"""
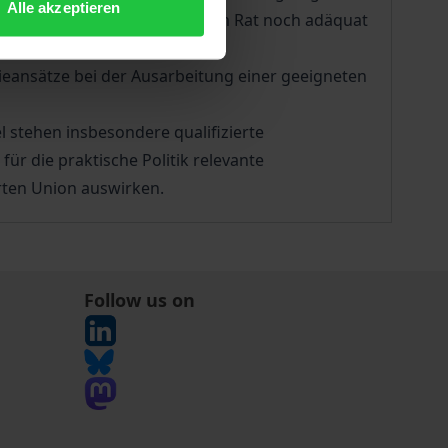
Alle akzeptieren
 Verfahren für Abstimmungen im Rat noch adäquat
eansätze bei der Ausarbeitung einer geeigneten
 stehen insbesondere qualifizierte
ür die praktische Politik relevante
erten Union auswirken.
Follow us on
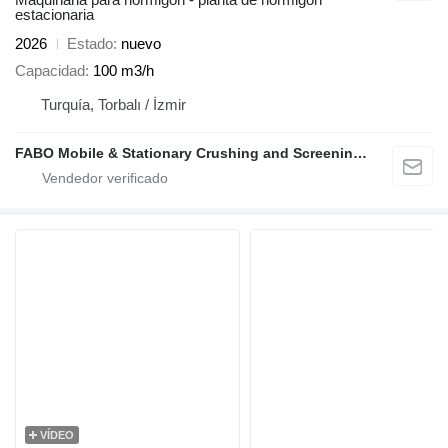
estacionaria
2026
Estado
nuevo
Capacidad
100 m3/h
Turquía, Torbalı / İzmir
FABO Mobile & Stationary Crushing and Screening Plants | Concrete Batching Plants Manufacturer
VÍDEO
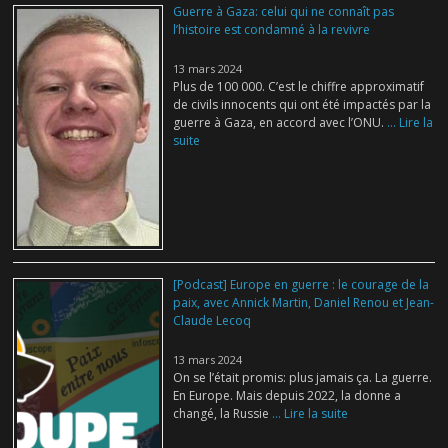
Guerre à Gaza: celui qui ne connaît pas
l’histoire est condamné à la revivre
13 mars 2024
Plus de 100 000. C’est le chiffre approximatif
de civils innocents qui ont été impactés par la
guerre à Gaza, en accord avec l’ONU.
... Lire la
suite
[Podcast] Europe en guerre : le courage de la
paix, avec Annick Martin, Daniel Renou et Jean-
Claude Lecoq
13 mars 2024
On se l’était promis: plus jamais ça. La guerre.
En Europe. Mais depuis 2022, la donne a
changé, la Russie
... Lire la suite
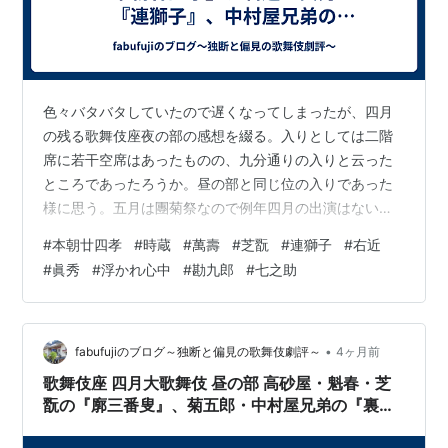
色々バタバタしていたので遅くなってしまったが、四月
の残る歌舞伎座夜の部の感想を綴る。入りとしては二階
席に若干空席はあったものの、九分通りの入りと云った
ところであったろうか。昼の部と同じ位の入りであった
様に思う。五月は團菊祭なので例年四月の出演はない印
象の菊五郎が出ているのが珍しい。團菊祭の後は六月に
#
本朝廿四孝
#
時蔵
#
萬壽
#
芝翫
#
連獅子
#
右近
襲名の締めくくりとして博多座に出る菊五郎。正に東奔
#
眞秀
#
浮かれ心中
#
勘九郎
#
七之助
西走と云ったところ。チケットはおさえたので、今から
博多座公演が楽しみである。 幕開きは『本朝廿四孝』か
ら「十種香」。近松半二らによる丸本の名作である。配
役は時蔵の八重垣姫、七之助の濡衣、歌昇の小文治、萬
•
fabufujiのブログ～独断と偏見の歌舞伎劇評～
4ヶ月前
太郎の六郎、芝翫の謙信、萬壽の蓑作実は勝頼。八重…
歌舞伎座 四月大歌舞伎 昼の部 高砂屋・魁春・芝
翫の『廓三番叟』、菊五郎・中村屋兄弟の『裏表
先代萩』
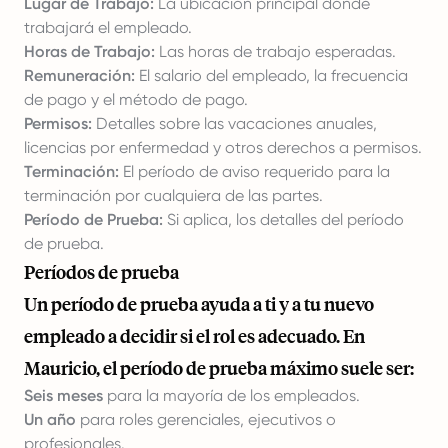
Lugar de Trabajo:
La ubicación principal donde
trabajará el empleado.
Horas de Trabajo:
Las horas de trabajo esperadas.
Remuneración:
El salario del empleado, la frecuencia
de pago y el método de pago.
Permisos:
Detalles sobre las vacaciones anuales,
licencias por enfermedad y otros derechos a permisos.
Terminación:
El período de aviso requerido para la
terminación por cualquiera de las partes.
Período de Prueba:
Si aplica, los detalles del período
de prueba.
Períodos de prueba
Un período de prueba ayuda a ti y a tu nuevo
empleado a decidir si el rol es adecuado. En
Mauricio, el período de prueba máximo suele ser:
Seis meses
para la mayoría de los empleados.
Un año
para roles gerenciales, ejecutivos o
profesionales.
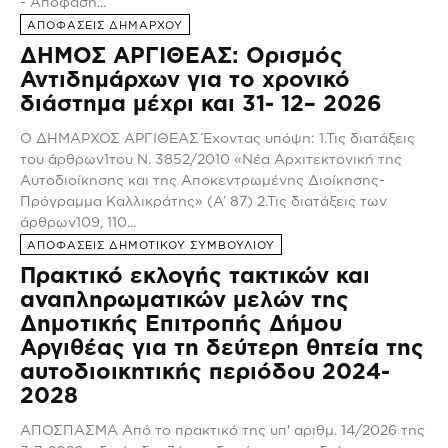
- Απόφαση...
ΑΠΟΦΑΣΕΙΣ ΔΗΜΑΡΧΟΥ
ΔΗΜΟΣ ΑΡΓΙΘΕΑΣ: Ορισμός
Αντιδημάρχων για το χρονικό
διάστημα μέχρι και 31- 12– 2026
Ο ΔΗΜΑΡΧΟΣ ΑΡΓΙΘΕΑΣ Έχοντας υπόψη: 1.Τις διατάξεις
του άρθρων1του Ν. 3852/2010 «Νέα Αρχιτεκτονική της
Αυτοδιοίκησης και της Αποκεντρωμένης Διοίκησης-
Πρόγραμμα Καλλικράτης» (Α’ 87) 2.Τις διατάξεις των
άρθρων109, 110...
ΑΠΟΦΑΣΕΙΣ ΔΗΜΟΤΙΚΟΥ ΣΥΜΒΟΥΛΙΟΥ
Πρακτικό εκλογής τακτικών και
αναπληρωματικών μελών της
Δημοτικής Επιτροπής Δήμου
Αργιθέας για τη δεύτερη θητεία της
αυτοδιοικητικής περιόδου 2024-
2028
ΑΠΟΣΠΑΣΜΑ Από το πρακτικό της υπ' αριθμ. 14/2026 της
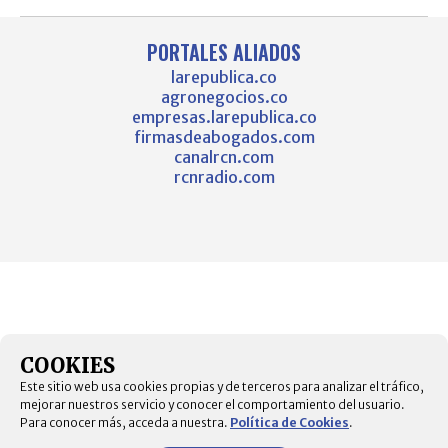
PORTALES ALIADOS
larepublica.co
agronegocios.co
empresas.larepublica.co
firmasdeabogados.com
canalrcn.com
rcnradio.com
COOKIES
Este sitio web usa cookies propias y de terceros para analizar el tráfico,
mejorar nuestros servicio y conocer el comportamiento del usuario.
Para conocer más, acceda a nuestra.
Política de Cookies
.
"""
Task
Would you give again, exactly, the lines in the data above that run from the line containing "色々バタバタしていたので遅くなってしまったが、四月" to the line containing "Πρακτικό εκλογής τακτικών και"? Include both ends and no pictures.

Answer below
色々バタバタしていたので遅くなってしまったが、四月
の残る歌舞伎座夜の部の感想を綴る。入りとしては二階
席に若干空席はあったものの、九分通りの入りと云った
ところであったろうか。昼の部と同じ位の入りであった
様に思う。五月は團菊祭なので例年四月の出演はない印
象の菊五郎が出ているのが珍しい。團菊祭の後は六月に
#
本朝廿四孝
#
時蔵
#
萬壽
#
芝翫
#
連獅子
#
右近
襲名の締めくくりとして博多座に出る菊五郎。正に東奔
#
眞秀
#
浮かれ心中
#
勘九郎
#
七之助
西走と云ったところ。チケットはおさえたので、今から
博多座公演が楽しみである。 幕開きは『本朝廿四孝』か
ら「十種香」。近松半二らによる丸本の名作である。配
役は時蔵の八重垣姫、七之助の濡衣、歌昇の小文治、萬
•
fabufujiのブログ～独断と偏見の歌舞伎劇評～
4ヶ月前
太郎の六郎、芝翫の謙信、萬壽の蓑作実は勝頼。八重…
歌舞伎座 四月大歌舞伎 昼の部 高砂屋・魁春・芝
翫の『廓三番叟』、菊五郎・中村屋兄弟の『裏表
先代萩』
Lugar de Trabajo:
La ubicación principal donde
trabajará el empleado.
Horas de Trabajo:
Las horas de trabajo esperadas.
Remuneración:
El salario del empleado, la frecuencia
de pago y el método de pago.
Permisos:
Detalles sobre las vacaciones anuales,
licencias por enfermedad y otros derechos a permisos.
Terminación:
El período de aviso requerido para la
terminación por cualquiera de las partes.
Período de Prueba:
Si aplica, los detalles del período
de prueba.
Períodos de prueba
Un período de prueba ayuda a ti y a tu nuevo
empleado a decidir si el rol es adecuado. En
Mauricio, el período de prueba máximo suele ser:
Seis meses
para la mayoría de los empleados.
Un año
para roles gerenciales, ejecutivos o
profesionales.
- Απόφαση...
ΑΠΟΦΑΣΕΙΣ ΔΗΜΑΡΧΟΥ
ΔΗΜΟΣ ΑΡΓΙΘΕΑΣ: Ορισμός
Αντιδημάρχων για το χρονικό
διάστημα μέχρι και 31- 12– 2026
Ο ΔΗΜΑΡΧΟΣ ΑΡΓΙΘΕΑΣ Έχοντας υπόψη: 1.Τις διατάξεις
του άρθρων1του Ν. 3852/2010 «Νέα Αρχιτεκτονική της
Αυτοδιοίκησης και της Αποκεντρωμένης Διοίκησης-
Πρόγραμμα Καλλικράτης» (Α’ 87) 2.Τις διατάξεις των
άρθρων109, 110...
ΑΠΟΦΑΣΕΙΣ ΔΗΜΟΤΙΚΟΥ ΣΥΜΒΟΥΛΙΟΥ
Πρακτικό εκλογής τακτικών και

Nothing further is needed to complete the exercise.